Hélas ! il faut l’avouer, au risque de rendre le capitaine moins intéressant, Paz, quoique supérieur à son ami Adam, n’était pas un homme fort. Sa supériorité apparente, il la devait au malheur. Dans ses jours de misère et d’isolement, à Varsovie, il lisait, il s’instruisait, il comparait et méditait ; mais le don de création qui fait le grand homme, il ne le possédait point, et peut-il jamais s’acquérir ? Paz, uniquement grand par le cœur, allait alors au sublime ; mais dans la sphère des sentiments, plus homme d’action que de pensées, il gardait sa pensée pour lui. Sa pensée ne servait alors qu’à lui ronger le cœur. Et qu’est-ce d’ailleurs qu’une pensée inexprimée !

Sur le mot de Clémentine, le marquis de Ronquerolles et sa sœur échangèrent un singulier regard en se montrant leur nièce, le comte Adam et Paz. Ce fut une de ces scènes rapides qui n’ont lieu qu’en Italie et à Paris. Dans ces deux endroits du monde, toutes les cours exceptées, les yeux savent dire autant de choses. Pour communiquer à l’œil toute la puissance de l’âme, lui donner la valeur d’un discours, y mettre un poème ou un drame d’un seul coup, il faut ou l’excessive servitude ou l’excessive liberté. Adam, le marquis du Rouvre et la comtesse n’aperçurent point cette lumineuse observation d’une vieille coquette et d’un vieux diplomate ; mais Paz, ce chien fidèle, en comprit les prophéties. Ce fut, remarquez-le, l’affaire de deux secondes. Vouloir peindre l’ouragan qui ravagea l’âme du capitaine, ce serait être trop diffus par le temps qui court.

― Quoi ! déjà la tante et l’oncle croient que je puis être aimé. Maintenant mon bonheur ne dépend plus que de mon audace ? Et Adam !...

L’Amour idéal et le Désir, tous deux aussi puissants que la Reconnaissance et l’Amitié, s’entre-choquèrent, et l’Amour l’emporta pour un moment. Ce pauvre admirable amant voulut avoir sa journée ! Paz devint spirituel, il voulut plaire, et raconta l’insurrection polonaise à grands traits sur une explication demandée par le diplomate. Paz vit alors, au dessert, Clémentine suspendue à ses lèvres, le prenant pour un héros, et oubliant qu’Adam, après avoir sacrifié le tiers de son immense fortune, avait encouru les chances de l’exil. À neuf heures, le café pris, madame de Sérizy baisa sa nièce au front en lui serrant la main, et emmena d’autorité le comte Adam en laissant les marquis du Rouvre et de Ronquerolles, qui, dix minutes après, s’en allèrent. Paz et Clémentine restèrent seuls.
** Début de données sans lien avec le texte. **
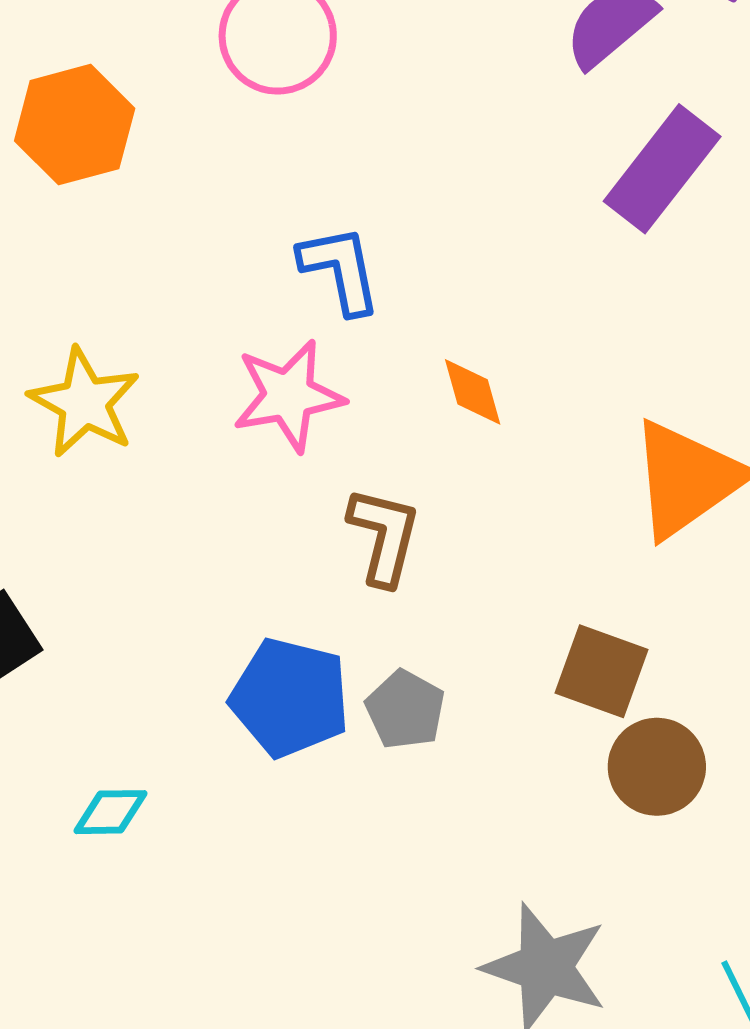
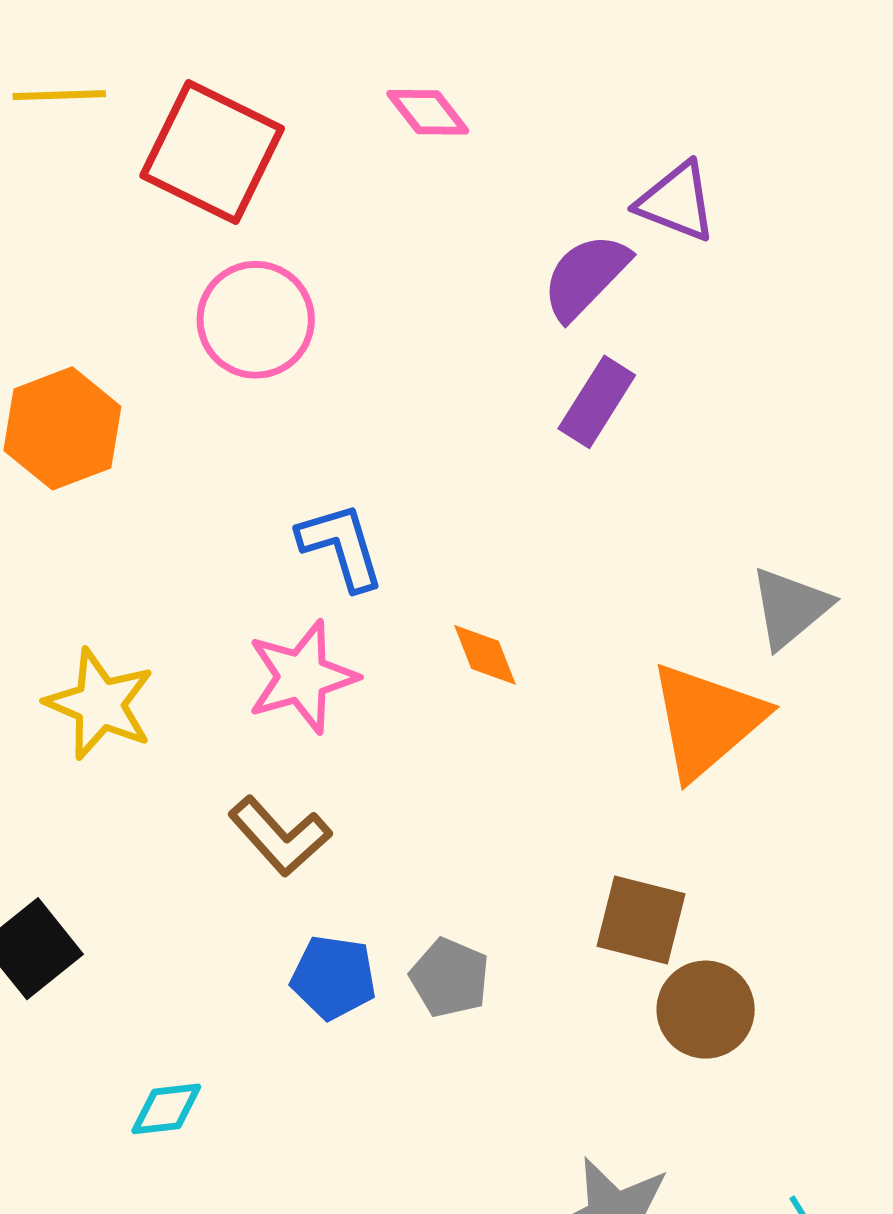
purple rectangle: (662, 169) -> (597, 402), moved, size x0.7
brown L-shape: (384, 536) -> (280, 836), moved, turned 130
blue pentagon: (290, 698) -> (334, 977), size x0.7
― Je vais vous laisser, madame, dit Thaddée, car vous les rejoindrez à l’Opéra.

― Non, répondit-elle, la danse ne me plaît pas ; et l’on donne ce soir un ballet détestable, la Révolte au Sérail.

Un moment de silence.

― Il y a deux ans, Adam n’y serait pas allé sans moi ! reprit-elle sans regarder Paz.

― Il vous aime à la folie... répondit Thaddée.

― Eh ! c’est parce qu’il m’aime à la folie qu’il ne m’aimera peut-être plus demain, s’écria la comtesse.

― Les Parisiennes sont inexplicables, dit Thaddée. Quand elles sont aimées à la folie, elles veulent être aimées raisonnablement ; et quand on les aime raisonnablement, elles vous reprochent de ne pas savoir aimer.

― Et elles ont toujours raison, Thaddée, reprit-elle en souriant. Je connais bien Adam, je ne lui en veux point : il est léger et surtout grand seigneur, il sera toujours content de m’avoir pour sa femme et ne me contrariera jamais dans aucun de mes goûts ; mais...

― Quel est le mariage où il n’y a pas de mais ? dit tout doucement Thaddée en tâchant de donner un autre cours aux pensées de la comtesse.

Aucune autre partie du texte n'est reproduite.